City authorities look the other way despite court orders to conserve the lake
Chandola lake was once a lifeline of the city of Ahmedabad in Gujarat. Divided into two parts, the Chota Chandola and the Bada Chandola met the irrigation and industrial needs of the area. But most of the lake that once spread over 1,200 hectares (ha) has now been transformed into a dry dust bowl. The Chota Chandola has been completely encroached and the Bada Chandola has illegal squatters and slums on either side of the water body.
|The larger lake bed has shrunk to almost 15 per cent because the canals that feed it are choked and the smaller lake is gone|
|Photograph by: Sanyukta Dasgupta|
Shailesh Shah, a trader who lives in Mani Nagar in south-eastern part of Ahmedabad has seen the best and worst periods of the lake. "As a child, I have seen it full of freshwater. The lake's water used to be crystal clear and we could see the fish swimming below the surface. But today, you don't see water at all. The larger lake bed has shrunk to almost 15 per cent because the canals that feed it are choked and the smaller lake is gone.” The pressure on both the lakes means Chandola does not have enough water for irrigation. What's more, the surrounding areas have become prone to flooding because the natural drains are choked.
Chandola's story is not new. In 1960, there were 204 lakes in the city, says advocate Mihir Joshi. According to government records, only 137 water bodies have survived. In July 2000, when it rained 508 mm in one day, the city as well as the outskirts went under water. As soon as the monsoon was over, the city faced a huge water crisis, which was so severe that it became a political issue. Still the legislators never thought of conserving the lakes, says Joshi.
The lake came into focus when Shah filed a public interest petition in 2000 seeking court orders to save the lake. In 2001, the city celebrated when the Gujarat High Court gave an interim judgement stopping all the new constructions in wetlands. The court even restricted new constructions within a radius of 500-1,000 metres around the remaining 137 water bodies. The court order seemed to annoy the builders and even the Ahmedabad Municipal Corporation (AMC) and the Ahmedabad Urban Development Authority (AUDA). Builders and even the Indian Institute of Management (which had land adjoining a water body) filed affidavits, asking the court to modify its order. The two-year-long legal battle initiated by Shah concluded in August, 2003 when the high court gave the final verdict. The court ordered the state government, urban development authorities and the municipal corporation to preserve the lakes and ponds in the state. Any sort of pollution and encroachment should be checked, said the order. Joshi, who fought for Chandola lake in the court, explained that the ruling was a ray of hope to solve the water crisis in the city.
The court order said that the responsibility of deciding the distance from lake to the construction site is left to the discretion of the civic authorities responsible for urban development and local bodies like municipal corporations and panchayats, based on the town planning regulations. Earlier, in May 2002, AUDA had notified the General Development Control Regulations, permitting construction within nine metres of water bodies.
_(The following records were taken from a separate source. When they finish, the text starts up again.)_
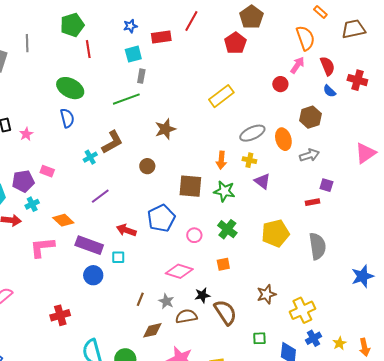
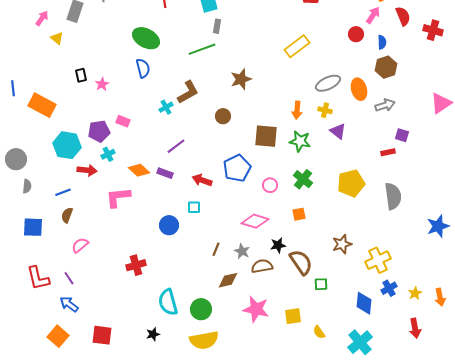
blue semicircle: (329, 91) -> (382, 42), moved, turned -136
purple rectangle: (89, 245) -> (165, 173), moved, size x0.6
green square: (259, 338) -> (321, 284), moved

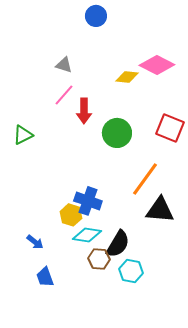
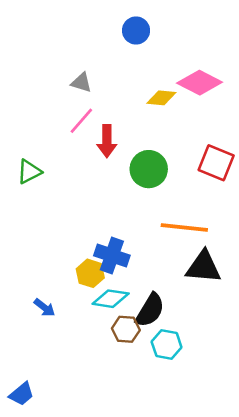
blue circle: (96, 16) -> (136, 31), moved
orange line: (145, 179) -> (184, 228), turned 60
blue trapezoid: (45, 277) -> (22, 394), moved, turned -110

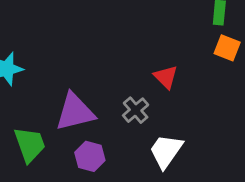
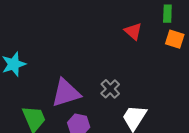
red triangle: (166, 77) -> (133, 31), moved

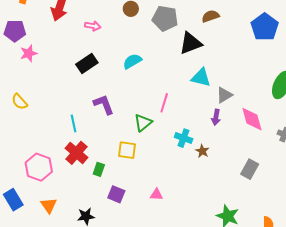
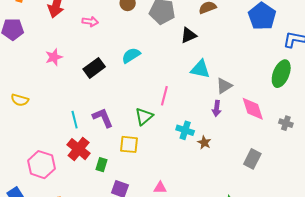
black triangle: (191, 43) -> (189, 35), size x0.7
pink star: (29, 53) -> (54, 57), moved
black rectangle: (87, 64) -> (94, 68), moved
yellow semicircle: (19, 102) -> (20, 100), turned -30
purple L-shape: (104, 105) -> (103, 118), moved

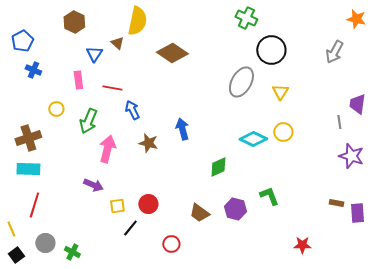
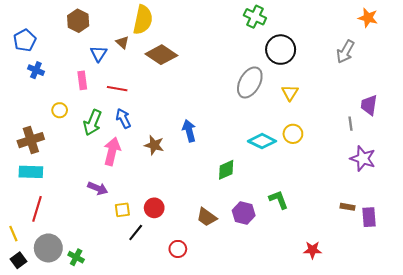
brown diamond: (172, 53) -> (161, 55), moved
blue arrow: (132, 110) -> (123, 118), moved
gray circle: (45, 243) -> (48, 248), size x1.4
|The municipal corporation has failed to stop solid waste dumping and encroachments near the lake
|Photograph by: Sanyukta Dasgupta|
|Measure that brought little
Following the court order on the lakes of Ahmedabad in 2003, the Gujarat government created a water resources council, headed by the chief minister to oversee the programme for rejuvenating all water bodies. It was decided that a water resources committee chaired by the chief secretary of the state would assist this committee. These measures have proved to be of little use as can be seen in the case of Chadola.
With the speedy pace of industrialisation in the state, water management and groundwater recharge is increasingly becoming a challenge for the Gujarat authorities. Many districts have over-exploited the existing ground water resources. In some talukas the state government had to stop granting permissions for drawing groundwater.
Despite efforts in improvement of groundwater table, the results have not been very promising. A study by the Columbia Water Center (CWC) of Earth Institute at Columbia University also highlighted the alarming decline in the groundwater table over the past two decades in Gujarat. This steady decline in the aquifer level has affected the farmers the most as they sink bore wells deeper for water. The civic authorities, however, have turned a blind eye to the problem. Groundwater recharge and the conservation of the existing lakes can be a solution to these woes, say residents.